### WHAT THE EXERCISE ASKS
Among the lines of the records, please find those that contain the word "file" and copy them.
[[ RECORDS FOR THIS TASK open ]]
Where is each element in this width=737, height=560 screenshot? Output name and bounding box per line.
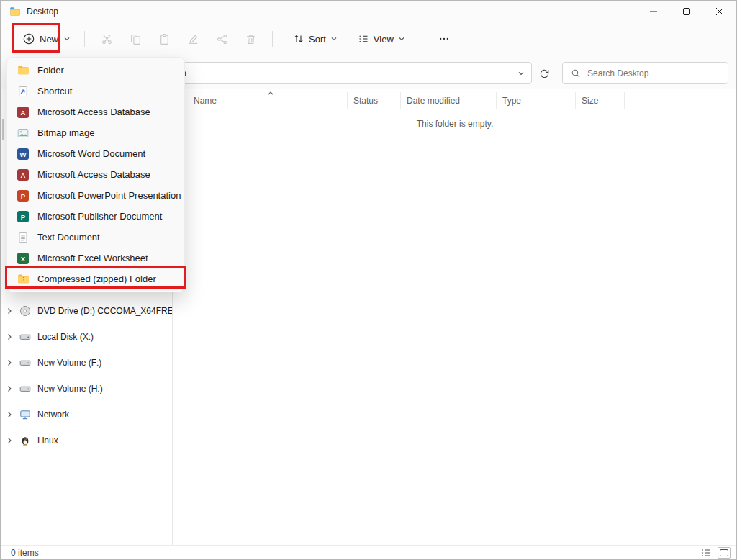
chevron-right-icon[interactable] [5, 333, 14, 341]
file-list-area: Name Status Date modified Type Size This… [173, 89, 736, 545]
menu-item-compressed-folder[interactable]: Compressed (zipped) Folder [7, 268, 184, 289]
sidebar-item-new-volume-h[interactable]: New Volume (H:) [1, 376, 172, 402]
svg-text:W: W [20, 150, 27, 158]
see-more-button[interactable] [430, 27, 458, 51]
column-header-label: Size [582, 96, 598, 106]
svg-text:P: P [21, 212, 26, 220]
sidebar-item-label: DVD Drive (D:) CCCOMA_X64FRE_EN-US [37, 306, 172, 316]
hard-disk-icon [19, 383, 31, 394]
column-header-type[interactable]: Type [497, 92, 576, 109]
toolbar-separator [272, 31, 273, 47]
maximize-button[interactable] [670, 1, 703, 22]
folder-icon [17, 64, 30, 77]
view-button[interactable]: View [351, 27, 412, 50]
word-icon: W [17, 148, 30, 161]
delete-button [236, 27, 265, 51]
menu-item-label: Microsoft Access Database [37, 107, 150, 117]
publisher-icon: P [17, 210, 30, 223]
copy-button [121, 27, 150, 51]
zipped-folder-icon [17, 273, 30, 286]
access-icon: A [17, 106, 30, 119]
menu-item-label: Shortcut [37, 86, 72, 96]
menu-item-text-document[interactable]: Text Document [7, 227, 184, 248]
new-button[interactable]: New [17, 27, 77, 50]
column-header-name[interactable]: Name [173, 92, 348, 109]
menu-item-access-database-1[interactable]: A Microsoft Access Database [7, 101, 184, 122]
search-box[interactable] [562, 62, 728, 84]
chevron-down-icon [398, 35, 405, 42]
chevron-right-icon[interactable] [5, 436, 14, 445]
menu-item-label: Microsoft Excel Worksheet [37, 253, 148, 263]
powerpoint-icon: P [17, 189, 30, 202]
column-header-size[interactable]: Size [576, 92, 625, 109]
access-icon: A [17, 168, 30, 181]
sidebar-item-label: Local Disk (X:) [37, 332, 94, 342]
menu-item-bitmap-image[interactable]: Bitmap image [7, 122, 184, 143]
chevron-down-icon [63, 35, 71, 42]
column-header-status[interactable]: Status [348, 92, 401, 109]
search-input[interactable] [587, 68, 713, 78]
close-button[interactable] [703, 1, 736, 22]
command-bar: New Sort [1, 22, 736, 55]
menu-item-word-document[interactable]: W Microsoft Word Document [7, 143, 184, 164]
column-header-label: Date modified [407, 96, 460, 106]
menu-item-powerpoint-presentation[interactable]: P Microsoft PowerPoint Presentation [7, 185, 184, 206]
text-document-icon [17, 231, 30, 244]
menu-item-label: Microsoft Publisher Document [37, 211, 162, 222]
menu-item-label: Microsoft Access Database [37, 169, 150, 180]
sidebar-item-new-volume-f[interactable]: New Volume (F:) [1, 350, 172, 376]
explorer-app-icon [9, 6, 21, 17]
column-header-label: Type [502, 96, 521, 106]
menu-item-shortcut[interactable]: Shortcut [7, 81, 184, 101]
sidebar-scrollbar[interactable] [2, 119, 4, 140]
column-header-date-modified[interactable]: Date modified [401, 92, 497, 109]
new-menu: Folder Shortcut A Microsoft Access Datab… [6, 57, 185, 292]
refresh-button[interactable] [535, 64, 553, 83]
sidebar-item-local-disk-x[interactable]: Local Disk (X:) [1, 324, 172, 350]
sidebar-item-label: Linux [37, 435, 58, 446]
menu-item-label: Bitmap image [37, 127, 94, 138]
menu-item-label: Microsoft Word Document [37, 148, 145, 159]
menu-item-access-database-2[interactable]: A Microsoft Access Database [7, 164, 184, 185]
chevron-right-icon[interactable] [5, 384, 14, 393]
address-dropdown-chevron-icon[interactable] [517, 70, 525, 77]
hard-disk-icon [19, 331, 31, 343]
shortcut-icon [17, 85, 30, 98]
bitmap-image-icon [17, 127, 30, 140]
sort-ascending-icon [267, 91, 274, 96]
excel-icon: X [17, 252, 30, 265]
sidebar-item-label: New Volume (H:) [37, 384, 103, 394]
sort-button-label: Sort [309, 34, 326, 45]
plus-circle-icon [23, 33, 35, 45]
share-button [207, 27, 236, 51]
view-button-label: View [374, 34, 394, 45]
chevron-right-icon[interactable] [5, 307, 14, 315]
window-controls [637, 1, 736, 22]
hard-disk-icon [19, 357, 31, 369]
file-explorer-window: Desktop New [0, 0, 737, 560]
column-headers: Name Status Date modified Type Size [173, 92, 736, 109]
svg-text:X: X [21, 254, 26, 262]
chevron-right-icon[interactable] [5, 410, 14, 419]
menu-item-label: Folder [37, 65, 64, 76]
empty-folder-message: This folder is empty. [173, 119, 736, 129]
linux-icon [19, 435, 31, 446]
svg-text:A: A [21, 171, 26, 179]
column-header-label: Name [194, 96, 217, 106]
items-count: 0 items [11, 548, 39, 558]
sort-button[interactable]: Sort [286, 27, 345, 50]
sidebar-item-network[interactable]: Network [1, 402, 172, 428]
chevron-right-icon[interactable] [5, 358, 14, 367]
paste-button [150, 27, 178, 51]
menu-item-folder[interactable]: Folder [7, 60, 184, 81]
status-bar: 0 items [1, 545, 736, 559]
view-icon [358, 33, 369, 45]
menu-item-publisher-document[interactable]: P Microsoft Publisher Document [7, 206, 184, 227]
menu-item-excel-worksheet[interactable]: X Microsoft Excel Worksheet [7, 248, 184, 268]
details-view-button[interactable] [700, 547, 713, 559]
menu-item-label: Microsoft PowerPoint Presentation [37, 190, 181, 201]
sidebar-item-linux[interactable]: Linux [1, 428, 172, 453]
minimize-button[interactable] [637, 1, 670, 22]
sidebar-item-dvd-drive[interactable]: DVD Drive (D:) CCCOMA_X64FRE_EN-US [1, 298, 172, 324]
large-icons-view-button[interactable] [718, 547, 731, 559]
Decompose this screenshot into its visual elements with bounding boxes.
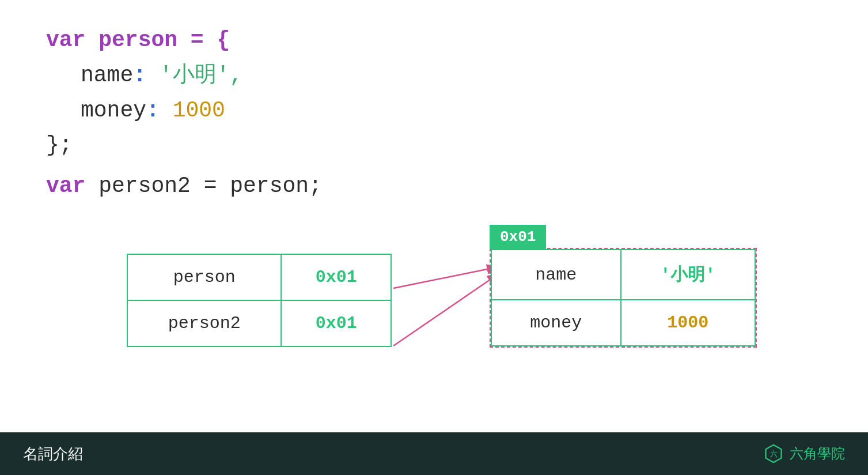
obj-key-money: money (491, 300, 621, 346)
code-line-4: }; (46, 128, 822, 163)
footer-left-label: 名詞介紹 (23, 444, 83, 464)
var-addr-person2: 0x01 (281, 300, 391, 346)
code-colon-2: : (146, 98, 160, 123)
code-person2-assign: person2 = person; (85, 174, 321, 198)
code-line-3: money: 1000 (46, 93, 822, 129)
svg-line-2 (393, 272, 501, 346)
address-badge: 0x01 (490, 225, 546, 249)
code-prop-money: money (81, 98, 146, 123)
code-num-money: 1000 (173, 98, 225, 123)
object-table: name '小明' money 1000 (491, 249, 756, 346)
code-closing-brace: }; (46, 133, 73, 157)
diagram-area: person 0x01 person2 0x01 0x01 name '小明' … (46, 225, 824, 421)
var-row-person2: person2 0x01 (127, 300, 391, 346)
var-label-person2: person2 (127, 300, 281, 346)
svg-text:六: 六 (770, 450, 778, 458)
svg-line-1 (393, 266, 501, 288)
footer-bar: 名詞介紹 六 六角學院 (0, 432, 868, 475)
obj-val-money: 1000 (621, 300, 755, 346)
keyword-var-2: var (46, 174, 85, 198)
obj-row-money: money 1000 (491, 300, 755, 346)
code-block: var person = { name: '小明', money: 1000 }… (46, 23, 822, 204)
object-table-outer: name '小明' money 1000 (490, 248, 757, 348)
hexschool-logo-icon: 六 (763, 443, 784, 464)
obj-val-name: '小明' (621, 250, 755, 300)
code-prop-name: name (81, 63, 133, 88)
code-str-name: '小明', (160, 63, 242, 88)
code-line-5: var person2 = person; (46, 169, 822, 204)
code-space-1 (146, 63, 160, 88)
code-space-2 (160, 98, 173, 123)
obj-row-name: name '小明' (491, 250, 755, 300)
code-colon-1: : (133, 63, 146, 88)
var-addr-person: 0x01 (281, 254, 391, 300)
var-row-person: person 0x01 (127, 254, 391, 300)
code-line-1: var person = { (46, 23, 822, 58)
variable-table: person 0x01 person2 0x01 (127, 254, 392, 347)
footer-brand-name: 六角學院 (790, 444, 845, 463)
var-label-person: person (127, 254, 281, 300)
obj-key-name: name (491, 250, 621, 300)
object-table-wrapper: 0x01 name '小明' money 1000 (490, 225, 757, 348)
keyword-var-1: var person = { (46, 28, 230, 52)
footer-right-brand: 六 六角學院 (763, 443, 845, 464)
code-line-2: name: '小明', (46, 58, 822, 93)
main-content: var person = { name: '小明', money: 1000 }… (0, 0, 868, 432)
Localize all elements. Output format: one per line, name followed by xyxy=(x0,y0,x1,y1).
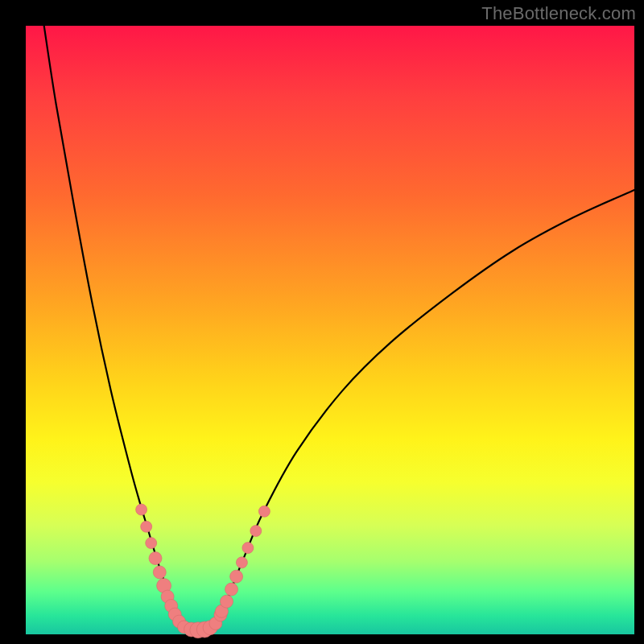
marker-dot xyxy=(250,526,262,537)
marker-dot xyxy=(153,566,166,579)
marker-dot xyxy=(242,543,254,554)
marker-dot xyxy=(225,583,238,596)
plot-area xyxy=(26,26,634,634)
marker-dot xyxy=(136,504,147,515)
chart-frame: TheBottleneck.com xyxy=(0,0,644,644)
marker-dot xyxy=(149,552,162,565)
marker-dot xyxy=(146,538,157,549)
marker-dot xyxy=(230,570,243,583)
marker-dot xyxy=(236,557,247,568)
marker-dot xyxy=(221,595,233,608)
watermark-text: TheBottleneck.com xyxy=(481,3,636,24)
marker-dot xyxy=(141,521,152,532)
chart-svg xyxy=(26,26,634,634)
bottleneck-curve xyxy=(44,26,634,631)
marker-dots xyxy=(136,504,270,638)
marker-dot xyxy=(258,506,270,517)
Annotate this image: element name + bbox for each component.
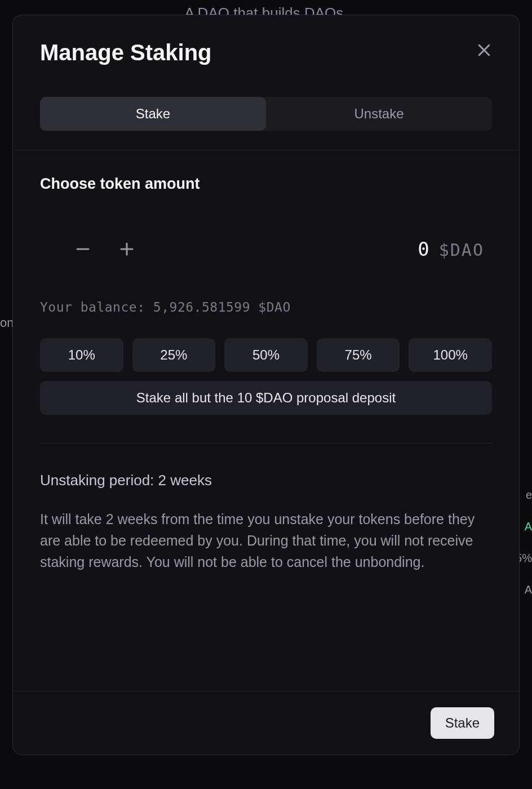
tab-stake[interactable]: Stake: [40, 97, 266, 131]
background-fragment-left: on: [0, 316, 14, 330]
amount-heading: Choose token amount: [40, 175, 492, 193]
tab-unstake[interactable]: Unstake: [266, 97, 492, 131]
divider: [40, 443, 492, 444]
amount-stepper: [72, 238, 138, 260]
modal-title: Manage Staking: [40, 40, 492, 65]
percent-button-10[interactable]: 10%: [40, 338, 123, 372]
increment-button[interactable]: [116, 238, 138, 260]
percent-button-75[interactable]: 75%: [317, 338, 400, 372]
modal-footer: Stake: [13, 691, 519, 755]
minus-icon: [74, 241, 91, 258]
percent-row: 10% 25% 50% 75% 100%: [40, 338, 492, 372]
balance-label: Your balance: 5,926.581599 $DAO: [40, 300, 492, 314]
amount-value: 0: [418, 238, 429, 260]
modal-header: Manage Staking Stake Unstake: [13, 15, 519, 150]
tab-row: Stake Unstake: [40, 97, 492, 131]
amount-row: 0 $DAO: [40, 238, 492, 260]
close-button[interactable]: [474, 40, 494, 60]
manage-staking-modal: Manage Staking Stake Unstake Choose toke…: [12, 15, 520, 755]
amount-display: 0 $DAO: [418, 238, 484, 260]
close-icon: [476, 42, 493, 59]
amount-symbol: $DAO: [439, 240, 484, 260]
stake-all-but-deposit-button[interactable]: Stake all but the 10 $DAO proposal depos…: [40, 381, 492, 415]
decrement-button[interactable]: [72, 238, 94, 260]
unstaking-period-body: It will take 2 weeks from the time you u…: [40, 508, 492, 573]
modal-body: Choose token amount 0 $DAO Your balance:…: [13, 150, 519, 691]
percent-button-100[interactable]: 100%: [409, 338, 492, 372]
percent-button-50[interactable]: 50%: [224, 338, 308, 372]
percent-button-25[interactable]: 25%: [132, 338, 216, 372]
plus-icon: [118, 241, 135, 258]
unstaking-period-title: Unstaking period: 2 weeks: [40, 472, 492, 489]
stake-button[interactable]: Stake: [431, 707, 494, 739]
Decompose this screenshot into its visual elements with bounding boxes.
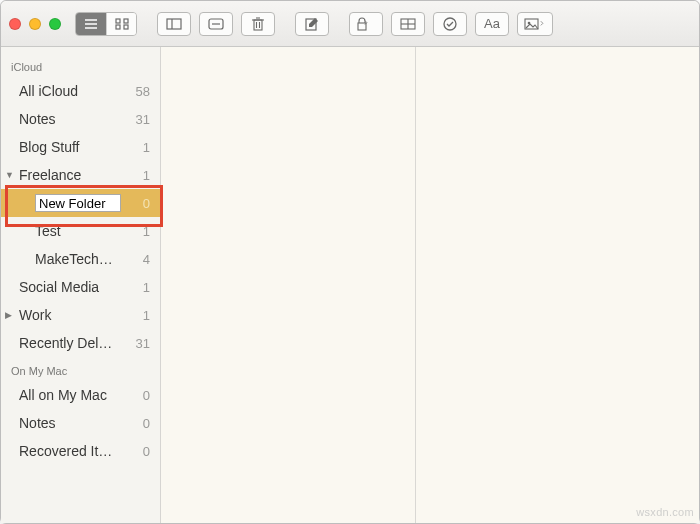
sidebar-item-label: Social Media (19, 279, 99, 295)
sidebar-item-count: 0 (143, 388, 150, 403)
sidebar-item-count: 31 (136, 336, 150, 351)
titlebar: Aa (1, 1, 699, 47)
svg-rect-17 (358, 23, 366, 30)
sidebar-item-maketech[interactable]: MakeTech… 4 (1, 245, 160, 273)
svg-rect-11 (254, 20, 262, 30)
sidebar-item-count: 4 (143, 252, 150, 267)
sidebar-item-label: Work (19, 307, 51, 323)
sidebar-item-label: Notes (19, 415, 56, 431)
checklist-button[interactable] (433, 12, 467, 36)
sidebar-item-count: 0 (143, 444, 150, 459)
content-area: iCloud All iCloud 58 Notes 31 Blog Stuff… (1, 47, 699, 523)
close-icon[interactable] (9, 18, 21, 30)
lock-button[interactable] (349, 12, 383, 36)
sidebar-item-label: All on My Mac (19, 387, 107, 403)
list-view-button[interactable] (76, 13, 106, 35)
sidebar-item-work[interactable]: ▶ Work 1 (1, 301, 160, 329)
sidebar-item-label: MakeTech… (35, 251, 113, 267)
svg-rect-6 (124, 25, 128, 29)
sidebar-item-count: 0 (143, 416, 150, 431)
svg-rect-4 (124, 19, 128, 23)
fullscreen-icon[interactable] (49, 18, 61, 30)
delete-folder-button[interactable] (199, 12, 233, 36)
note-editor-pane[interactable] (416, 47, 699, 523)
sidebar-item-label: All iCloud (19, 83, 78, 99)
sidebar-item-count: 31 (136, 112, 150, 127)
sidebar-item-recovered-items[interactable]: Recovered It… 0 (1, 437, 160, 465)
sidebar-item-blog-stuff[interactable]: Blog Stuff 1 (1, 133, 160, 161)
watermark: wsxdn.com (636, 506, 694, 518)
sidebar-item-test[interactable]: Test 1 (1, 217, 160, 245)
sidebar-item-label: Freelance (19, 167, 81, 183)
disclosure-triangle-icon[interactable]: ▶ (5, 310, 12, 320)
sidebar-item-notes[interactable]: Notes 31 (1, 105, 160, 133)
sidebar-item-freelance[interactable]: ▼ Freelance 1 (1, 161, 160, 189)
svg-rect-3 (116, 19, 120, 23)
minimize-icon[interactable] (29, 18, 41, 30)
sidebar-item-label: Notes (19, 111, 56, 127)
sidebar-item-all-icloud[interactable]: All iCloud 58 (1, 77, 160, 105)
sidebar-item-label: Test (35, 223, 61, 239)
svg-point-21 (444, 18, 456, 30)
sidebar-item-label: Recovered It… (19, 443, 112, 459)
sidebar-item-count: 1 (143, 308, 150, 323)
view-toggle (75, 12, 137, 36)
sidebar-item-local-notes[interactable]: Notes 0 (1, 409, 160, 437)
sidebar-item-social-media[interactable]: Social Media 1 (1, 273, 160, 301)
sidebar-item-label: Recently Del… (19, 335, 112, 351)
window-controls (9, 18, 61, 30)
svg-rect-5 (116, 25, 120, 29)
section-title-icloud: iCloud (1, 53, 160, 77)
sidebar-item-recently-deleted[interactable]: Recently Del… 31 (1, 329, 160, 357)
svg-rect-7 (167, 19, 181, 29)
sidebar-item-count: 0 (143, 196, 150, 211)
folder-name-input[interactable] (35, 194, 121, 212)
format-button[interactable]: Aa (475, 12, 509, 36)
sidebar-item-all-on-my-mac[interactable]: All on My Mac 0 (1, 381, 160, 409)
sidebar-item-count: 1 (143, 140, 150, 155)
media-button[interactable] (517, 12, 553, 36)
sidebar-item-label: Blog Stuff (19, 139, 79, 155)
sidebar: iCloud All iCloud 58 Notes 31 Blog Stuff… (1, 47, 161, 523)
trash-button[interactable] (241, 12, 275, 36)
sidebar-item-count: 58 (136, 84, 150, 99)
format-icon-label: Aa (484, 17, 500, 30)
note-list-pane (161, 47, 416, 523)
sidebar-item-new-folder[interactable]: 0 (1, 189, 160, 217)
sidebar-item-count: 1 (143, 224, 150, 239)
section-title-on-my-mac: On My Mac (1, 357, 160, 381)
attachments-button[interactable] (157, 12, 191, 36)
disclosure-triangle-icon[interactable]: ▼ (5, 170, 14, 180)
grid-view-button[interactable] (106, 13, 136, 35)
sidebar-item-count: 1 (143, 280, 150, 295)
sidebar-item-count: 1 (143, 168, 150, 183)
notes-window: Aa iCloud All iCloud 58 Notes 31 Blog St… (0, 0, 700, 524)
new-note-button[interactable] (295, 12, 329, 36)
table-button[interactable] (391, 12, 425, 36)
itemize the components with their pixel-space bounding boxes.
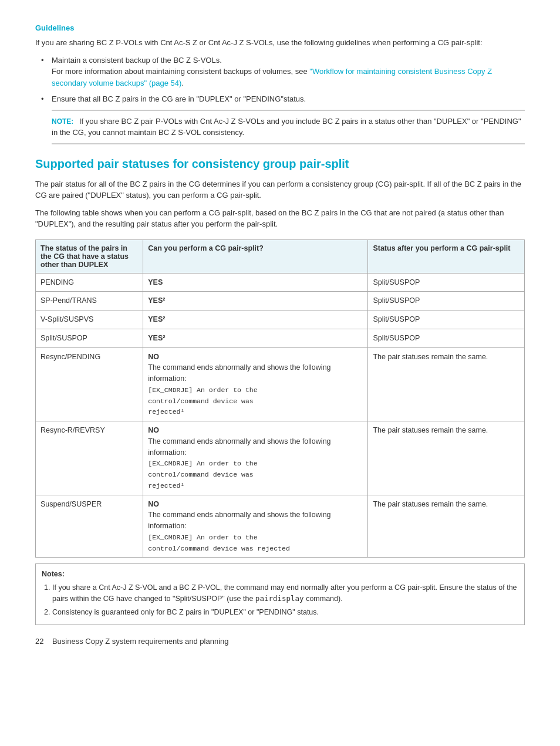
[[ RECORDS FOR THIS TASK closed ]]
### ANSWER TO THIS EXERCISE
file-list-area: Name Status Date modified Type Size This… [173, 89, 736, 545]
file-explorer-window: Desktop New [0, 0, 737, 560]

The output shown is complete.